Artist Suzanne Cox hand paints a concrete street sign obelisk in Hernando.

The historic concrete street obelisks in Hernando will soon be getting a fresh coat of white paint and new hand painted lettering.

The city is partnering with the DeSoto Arts Council to refurbish the relics from the past to their former glory.

“We have been working on our street signs throughout the entire city,” Mayor Chip Johnson said. “The Young Women’s Club replaced quite a few of the wrought iron ones in the historic district last year. So we are just slowly going through and really trying to update and refurbish our street signs.”

DeSoto County Museum Curator Rob Long said the concrete obelisks date back to the 1940s. Concrete obelisks were the standard street sign in many communities like Hernando up until the mid-1950s, when the use of concrete obelisks fell out of favor and were replaced with metal blade street signs. 

“J.B. Bell, who was mayor of Hernando, popularized the use of concrete obelisks back in the 1940s and 1950s,” Long said. “Then over the years as a cost saving measure they began replacing them. But they have really become something of an institution in Hernando. People really enjoy seeing them.”

Johnson said the ones that are chamfered at the top with symmetrical sloping edges were donated to the city by the Lions Club, although he doesn’t know the exact year. Many of the original signs were run over or damaged over the years or replaced with wooden signs, but today are a defining historic feature in some of the city’s neighborhoods.

The city has 60 of the concrete obelisks remaining.

“They have been here with us for a long time,” Johnson said. “So the ones that we have, we want to preserve and keep them.”

Johnson said the signs have to be repainted and then hand lettered.

“It takes an artist,” Johnson said. “You can’t use a stencil. It looks terrible. So you literally have to hand paint those letters.”

In the past, the city used to pay a woman who owned a business called The Lady Sign Painter to repaint the obelisks, but Johnson said they don’t know what happened to her.

He said Alderman Natalie Lynch suggested the city ask the Arts Council if they knew any artists who could do the job.

“We’ve been trying to figure out what to do,” Johnson said. “They just slowly get worse year after year.”

Randy Martin, president of the Arts Council, said the organization was glad to help out. They looked at the obelisks over the winter to get an idea of the scope of the job and enlisted the service of local painter Suzanne Cox to do the lettering.
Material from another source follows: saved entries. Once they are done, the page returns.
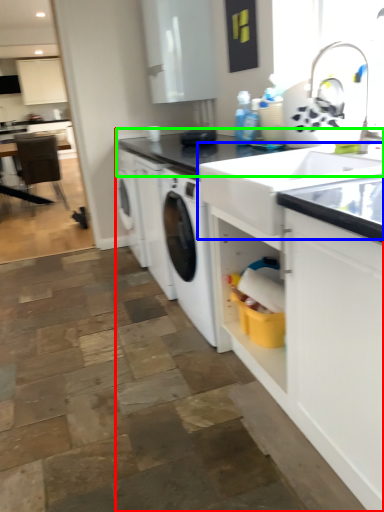 Question: Which is nearer to the countertop (highlighted by a red box)? sink (highlighted by a blue box) or countertop (highlighted by a green box).

Choices:
 (A) sink
 (B) countertop

Answer: (A) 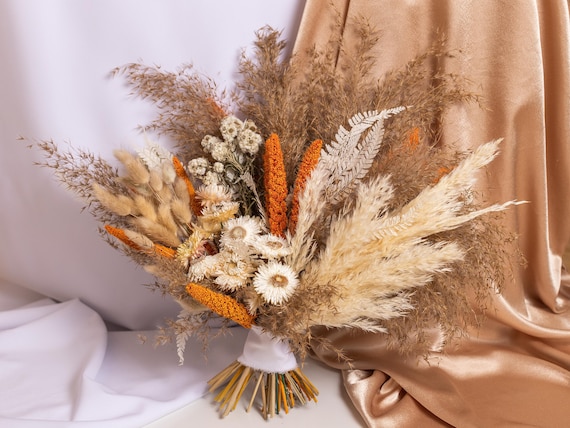 Locate an element on the screen. The width and height of the screenshot is (570, 428). white fabric backdrop is located at coordinates (101, 364). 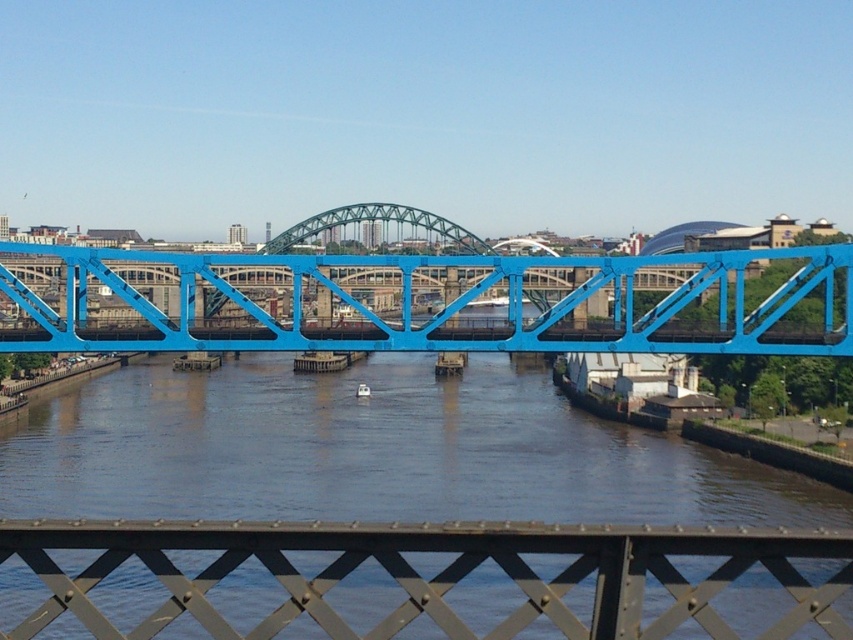 Question: Does blue metallic bridge at center have a greater width compared to metallic gray lattice at center?

Choices:
 (A) yes
 (B) no

Answer: (A)

Question: Which object is closer to the camera taking this photo?

Choices:
 (A) metallic gray lattice at center
 (B) brown matte water at center
 (C) blue metallic bridge at center

Answer: (A)

Question: Considering the real-world distances, which object is closest to the metallic gray lattice at center?

Choices:
 (A) blue metallic bridge at center
 (B) brown matte water at center

Answer: (B)

Question: Is brown matte water at center bigger than metallic gray lattice at center?

Choices:
 (A) yes
 (B) no

Answer: (A)

Question: Is the position of blue metallic bridge at center more distant than that of metallic gray lattice at center?

Choices:
 (A) no
 (B) yes

Answer: (B)

Question: Which object is positioned closest to the blue metallic bridge at center?

Choices:
 (A) brown matte water at center
 (B) metallic gray lattice at center

Answer: (A) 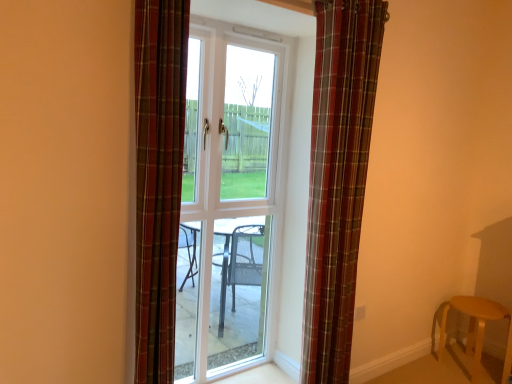 Question: From a real-world perspective, is white glass door at center physically located above or below wooden stool at lower right?

Choices:
 (A) above
 (B) below

Answer: (A)

Question: Considering the positions of white glass door at center and wooden stool at lower right in the image, is white glass door at center bigger or smaller than wooden stool at lower right?

Choices:
 (A) small
 (B) big

Answer: (B)

Question: Estimate the real-world distances between objects in this image. Which object is farther from the white glass door at center?

Choices:
 (A) plaid fabric curtain at center, marked as the 2th curtain in a back-to-front arrangement
 (B) wooden stool at lower right
 (C) plaid fabric curtain at center, which appears as the first curtain when viewed from the right

Answer: (B)

Question: Estimate the real-world distances between objects in this image. Which object is farther from the plaid fabric curtain at center, marked as the 2th curtain in a back-to-front arrangement?

Choices:
 (A) white glass door at center
 (B) wooden stool at lower right
 (C) plaid fabric curtain at center, positioned as the 1th curtain in back-to-front order

Answer: (B) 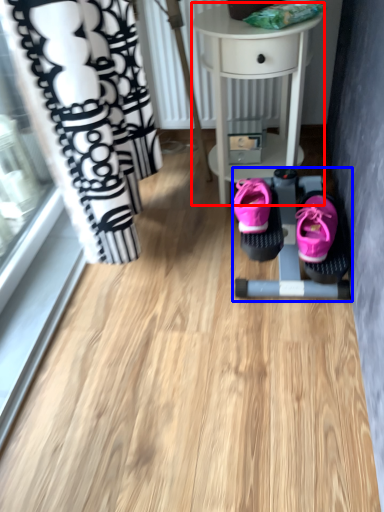 Question: Which object appears farthest to the camera in this image, table (highlighted by a red box) or baby carriage (highlighted by a blue box)?

Choices:
 (A) table
 (B) baby carriage

Answer: (B) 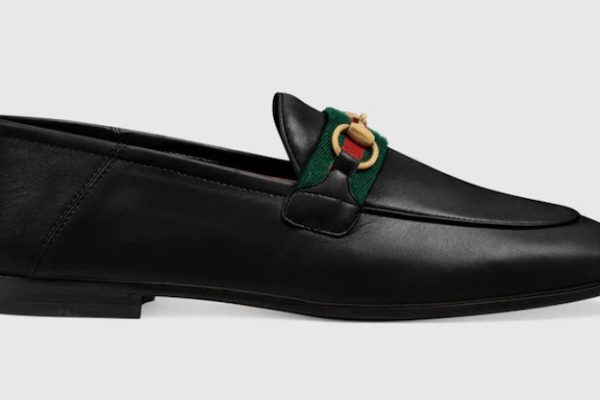 The image size is (600, 400). In order to click on table in this screenshot , I will do `click(227, 349)`. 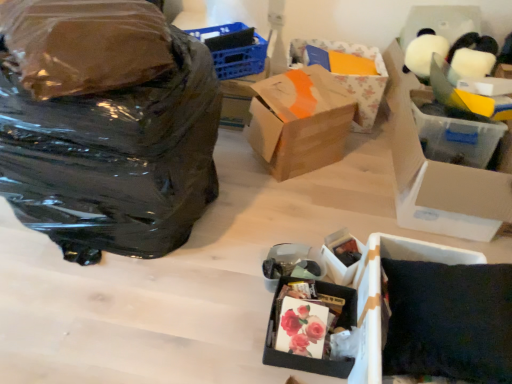 I want to click on free spot above matte black box at lower center, the 5th box when ordered from top to bottom (from a real-world perspective), so click(308, 321). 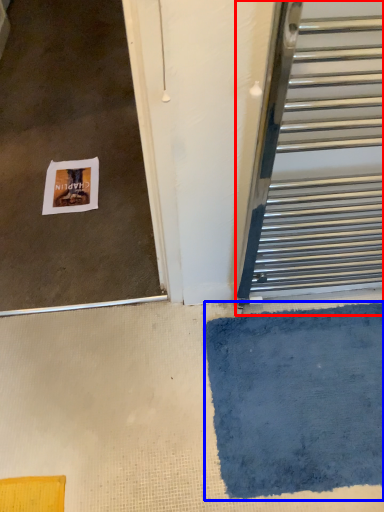 Question: Which point is closer to the camera, door (highlighted by a red box) or bath mat (highlighted by a blue box)?

Choices:
 (A) door
 (B) bath mat

Answer: (A) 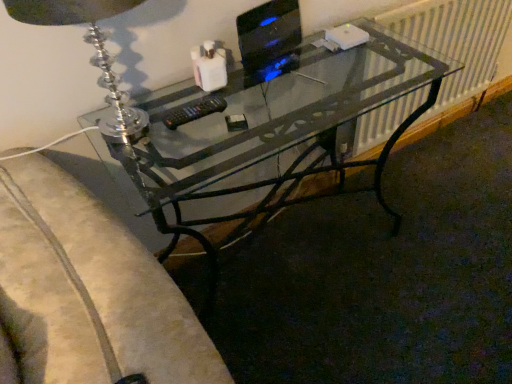 You are a GUI agent. You are given a task and a screenshot of the screen. Output one action in this format:
    pyautogui.click(x=<x>, y=<y>)
    Task: Click on the black glossy monitor at upper right
    This screenshot has height=384, width=512.
    Given the screenshot: What is the action you would take?
    pyautogui.click(x=269, y=34)

Does black plastic remote at center touch clear glass table lamp at upper left?

black plastic remote at center and clear glass table lamp at upper left are not in contact.

Is point (177, 127) less distant than point (72, 4)?

No, (177, 127) is behind (72, 4).

From the picture: Who is smaller, black plastic remote at center or clear glass table lamp at upper left?

black plastic remote at center is smaller.

From a real-world perspective, is black plastic remote at center physically below clear glass table lamp at upper left?

Yes, from a real-world perspective, black plastic remote at center is below clear glass table lamp at upper left.

Relative to black plastic remote at center, is black glossy monitor at upper right in front or behind?

Clearly, black glossy monitor at upper right is behind black plastic remote at center.

From the image's perspective, between black glossy monitor at upper right and black plastic remote at center, which one is located above?

black glossy monitor at upper right, from the image's perspective.

Where is `control in front of the black glossy monitor at upper right`? control in front of the black glossy monitor at upper right is located at coordinates (194, 111).

Can you confirm if clear glass table lamp at upper left is thinner than black plastic remote at center?

No.

Is point (102, 4) farther from viewer compared to point (176, 117)?

That is False.

From a real-world perspective, relative to transparent glass desk at center, is black plastic remote at center vertically above or below?

From a real-world perspective, black plastic remote at center is physically above transparent glass desk at center.

Is point (220, 100) positioned before point (252, 94)?

Yes, it is.

Based on the photo, from the image's perspective, is black plastic remote at center under transparent glass desk at center?

Incorrect, from the image's perspective, black plastic remote at center is higher than transparent glass desk at center.

Does black plastic remote at center come in front of transparent glass desk at center?

No, black plastic remote at center is behind transparent glass desk at center.

Is metallic silver radiator at right facing towards clear glass table lamp at upper left?

No.

From the image's perspective, is metallic silver radiator at right located beneath clear glass table lamp at upper left?

No, from the image's perspective, metallic silver radiator at right is not below clear glass table lamp at upper left.

Would you say metallic silver radiator at right is outside black glossy monitor at upper right?

metallic silver radiator at right lies outside black glossy monitor at upper right's area.

Is metallic silver radiator at right thinner than black glossy monitor at upper right?

Yes, metallic silver radiator at right is thinner than black glossy monitor at upper right.

From the image's perspective, between metallic silver radiator at right and black glossy monitor at upper right, which one is located above?

metallic silver radiator at right, from the image's perspective.

Looking at this image, who is taller, metallic silver radiator at right or black glossy monitor at upper right?

Standing taller between the two is metallic silver radiator at right.

From the image's perspective, is transparent glass desk at center located above or below black glossy monitor at upper right?

Based on their image positions, transparent glass desk at center is located beneath black glossy monitor at upper right.

This screenshot has width=512, height=384. I want to click on computer monitor above the transparent glass desk at center (from the image's perspective), so click(269, 34).

From a real-world perspective, is transparent glass desk at center physically located above or below black glossy monitor at upper right?

In terms of real-world spatial position, transparent glass desk at center is below black glossy monitor at upper right.

Locate an element on the screen. This screenshot has width=512, height=384. control behind the clear glass table lamp at upper left is located at coordinates (194, 111).

This screenshot has height=384, width=512. I want to click on control beneath the black glossy monitor at upper right (from a real-world perspective), so click(194, 111).

Looking at the image, which one is located further to transparent glass desk at center, black glossy monitor at upper right or metallic silver radiator at right?

metallic silver radiator at right.

From the image, which object appears to be farther from clear glass table lamp at upper left, black plastic remote at center or black glossy monitor at upper right?

black glossy monitor at upper right.

Estimate the real-world distances between objects in this image. Which object is further from black glossy monitor at upper right, transparent glass desk at center or metallic silver radiator at right?

Among the two, metallic silver radiator at right is located further to black glossy monitor at upper right.

Which object lies nearer to the anchor point black glossy monitor at upper right, clear glass table lamp at upper left or transparent glass desk at center?

transparent glass desk at center.

From the picture: Considering their positions, is black glossy monitor at upper right positioned closer to transparent glass desk at center than black plastic remote at center?

black glossy monitor at upper right lies closer to transparent glass desk at center than the other object.

Which object lies nearer to the anchor point metallic silver radiator at right, black plastic remote at center or clear glass table lamp at upper left?

black plastic remote at center lies closer to metallic silver radiator at right than the other object.

Estimate the real-world distances between objects in this image. Which object is closer to black plastic remote at center, metallic silver radiator at right or clear glass table lamp at upper left?

Based on the image, clear glass table lamp at upper left appears to be nearer to black plastic remote at center.

Based on their spatial positions, is black glossy monitor at upper right or transparent glass desk at center closer to black plastic remote at center?

black glossy monitor at upper right is closer to black plastic remote at center.

Image resolution: width=512 pixels, height=384 pixels. I want to click on control between clear glass table lamp at upper left and metallic silver radiator at right, so click(194, 111).

Where is `computer monitor between clear glass table lamp at upper left and metallic silver radiator at right in the horizontal direction`? computer monitor between clear glass table lamp at upper left and metallic silver radiator at right in the horizontal direction is located at coordinates (269, 34).

I want to click on control between black glossy monitor at upper right and transparent glass desk at center vertically, so click(x=194, y=111).

You are a GUI agent. You are given a task and a screenshot of the screen. Output one action in this format:
    pyautogui.click(x=<x>, y=<y>)
    Task: Click on the control between clear glass table lamp at upper left and transparent glass desk at center in the horizontal direction
    Image resolution: width=512 pixels, height=384 pixels.
    Given the screenshot: What is the action you would take?
    pyautogui.click(x=194, y=111) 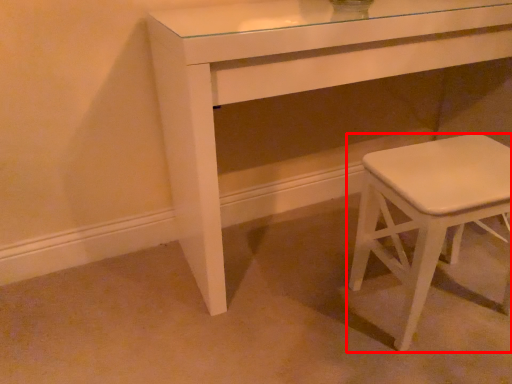 Question: In this image, where is stool (annotated by the red box) located relative to table?

Choices:
 (A) right
 (B) left

Answer: (A) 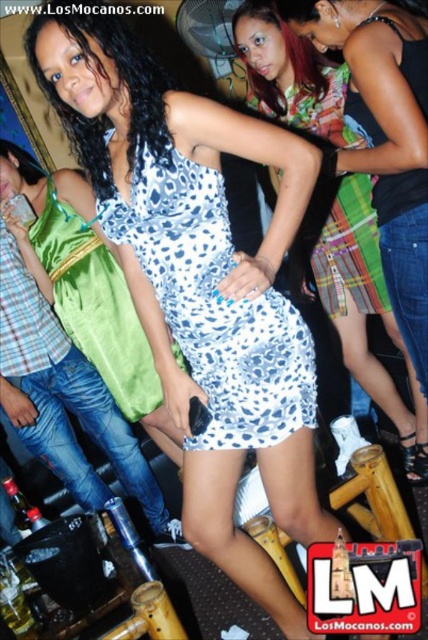 Question: Which is farther from the white leopard print dress at center?

Choices:
 (A) satin green dress at left
 (B) printed fabric dress at center
 (C) blue leopard print dress at center

Answer: (A)

Question: In this image, where is satin green dress at left located relative to printed fabric dress at center?

Choices:
 (A) below
 (B) above

Answer: (A)

Question: Which point is closer to the camera?

Choices:
 (A) (155, 387)
 (B) (282, 104)
 (C) (363, 218)
 (D) (314, 416)

Answer: (D)

Question: Considering the relative positions of white leopard print dress at center and printed fabric dress at center in the image provided, where is white leopard print dress at center located with respect to printed fabric dress at center?

Choices:
 (A) above
 (B) below

Answer: (B)

Question: Can you confirm if blue leopard print dress at center is positioned below white leopard print dress at center?

Choices:
 (A) no
 (B) yes

Answer: (B)

Question: Estimate the real-world distances between objects in this image. Which object is closer to the white leopard print dress at center?

Choices:
 (A) blue leopard print dress at center
 (B) satin green dress at left
 (C) printed fabric dress at center

Answer: (C) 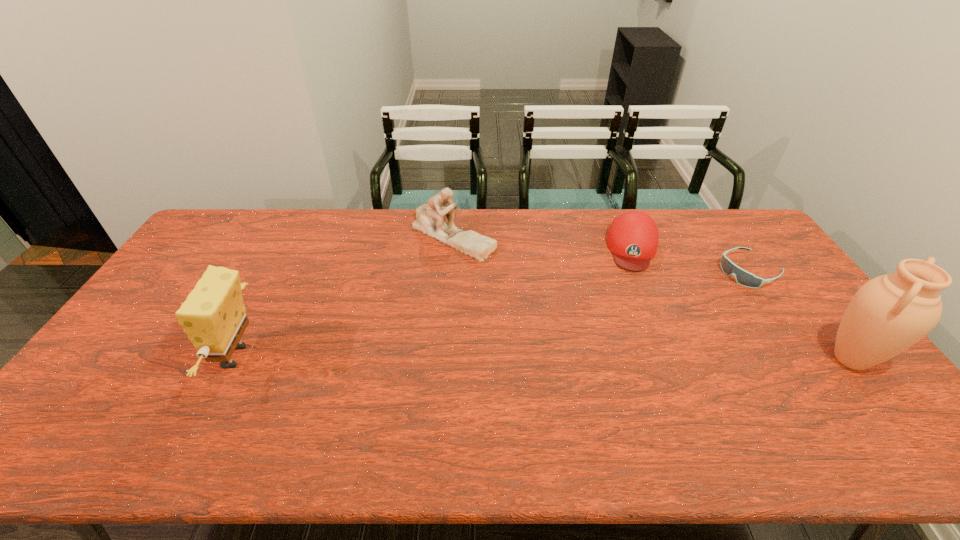 Identify the location of vacant space on the desktop that is between the sponge and the tallest object and is positioned on the front-facing side of the third tallest object. The width and height of the screenshot is (960, 540). (471, 357).

The height and width of the screenshot is (540, 960). Identify the location of free space on the desktop that is between the leftmost object and the tallest object and is positioned on the front-facing side of the third object from left to right. (633, 358).

At what (x,y) coordinates should I click in order to perform the action: click on free spot on the desktop that is between the leftmost object and the tallest object and is positioned on the front-facing side of the goggles. Please return your answer as a coordinate pair (x, y). The height and width of the screenshot is (540, 960). Looking at the image, I should click on (583, 358). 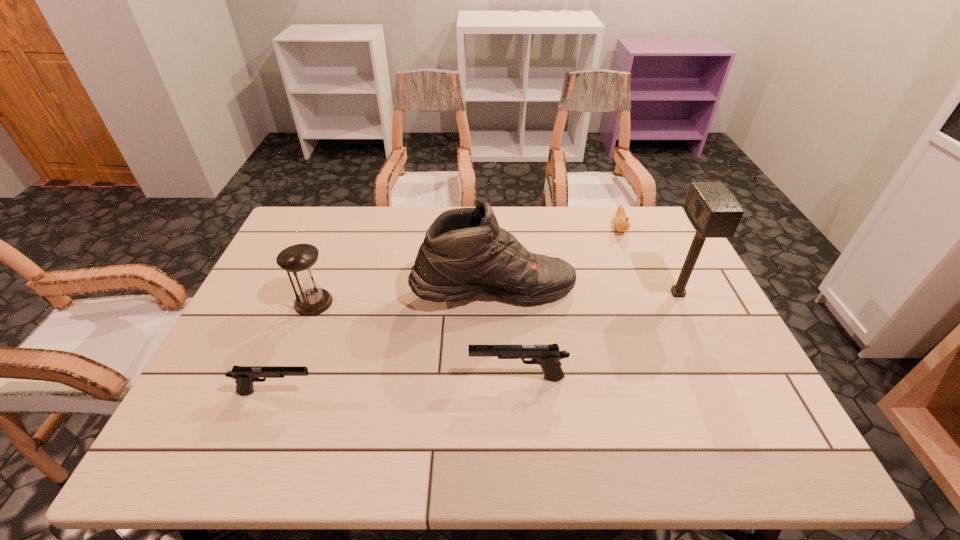 With all guns evenly spaced, where should an extra gun be placed on the right to continue the pattern? Please point out a vacant space. Please provide its 2D coordinates. Your answer should be formatted as a tuple, i.e. [(x, y)], where the tuple contains the x and y coordinates of a point satisfying the conditions above.

[(745, 363)] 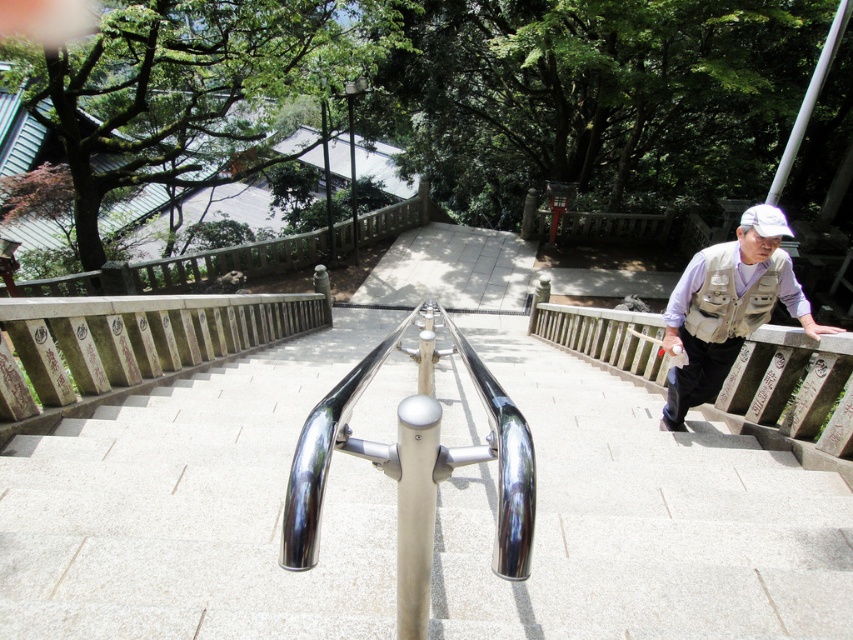 Is point (566, 333) farther from camera compared to point (750, 216)?

Yes, point (566, 333) is behind point (750, 216).

Locate an element on the screen. This screenshot has height=640, width=853. wooden at right is located at coordinates click(x=792, y=387).

Does polished metal handrail at center have a larger size compared to light brown vest at right?

Incorrect, polished metal handrail at center is not larger than light brown vest at right.

Does polished metal handrail at center come in front of light brown vest at right?

Yes, it is.

This screenshot has height=640, width=853. In order to click on polished metal handrail at center in this screenshot , I will do `click(413, 476)`.

Which of these two, polished metal handrail at center or white matte baseball hat at upper right, stands shorter?

Standing shorter between the two is polished metal handrail at center.

Is the position of polished metal handrail at center less distant than that of white matte baseball hat at upper right?

Yes.

Looking at this image, measure the distance between polished metal handrail at center and camera.

A distance of 29.81 inches exists between polished metal handrail at center and camera.

This screenshot has width=853, height=640. I want to click on polished metal handrail at center, so click(x=413, y=476). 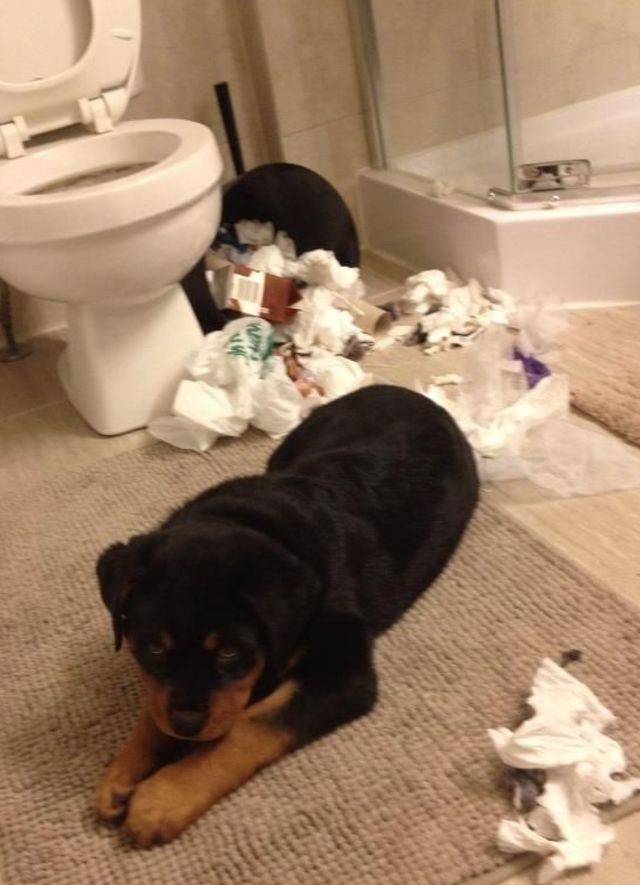 Locate an element on the screen. This screenshot has height=885, width=640. toilet bowl is located at coordinates (127, 274). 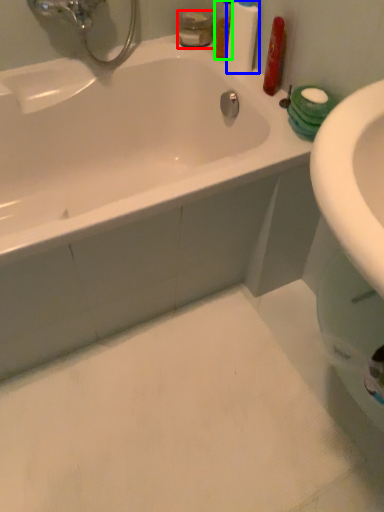 Question: Considering the real-world distances, which object is closest to mouthwash (highlighted by a red box)? cleaning product (highlighted by a blue box) or mouthwash (highlighted by a green box).

Choices:
 (A) cleaning product
 (B) mouthwash

Answer: (B) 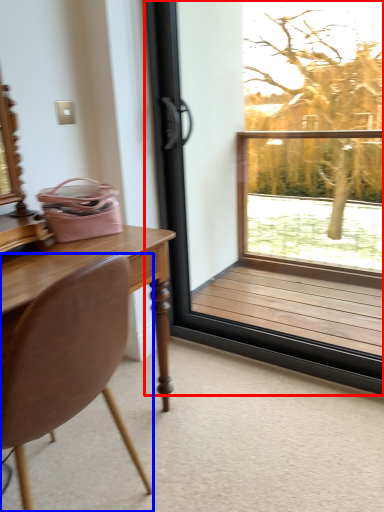 Question: Which point is closer to the camera, window (highlighted by a red box) or chair (highlighted by a blue box)?

Choices:
 (A) window
 (B) chair

Answer: (B) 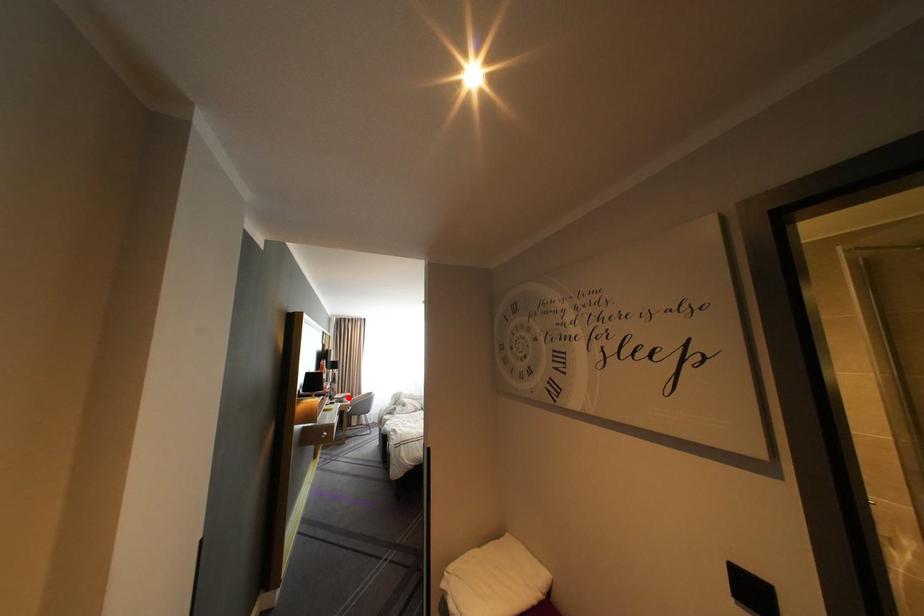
The city is paying $25 per sign.

“We’re always looking for ways to help out and bring more awareness to the Arts Council,” Martin said. 

The obelisks are currently being cleaned and painted white to get them ready for Cox to put the letters on them. Cox painted the first obelisk on Wednesday at the corner of North Parkway Street and Tara Drive. 

“It’s not as easy as it looks,” Cox said. “The posts are about four-and-a-half inches wide so the letters need to be about two-and-a-half inches wide.”

Cox said she took a class on calligraphy about a year ago which she is applying to the project. 

“It’s sort of similar,” Cox said. “These should last another 20 years.”

Martin said he is excited to see how the obelisks turnout when they are completed, and that the public will notice a big difference. Hernando is unique in that it still has many of these obelisks remaining.

“Lots of people see these obelisks and don’t pay much attention to them and what they are, where they come from, and what they represent,” Martin said. “It’s nice that they have lasted as long as they have and can last as long as we would like them to last.”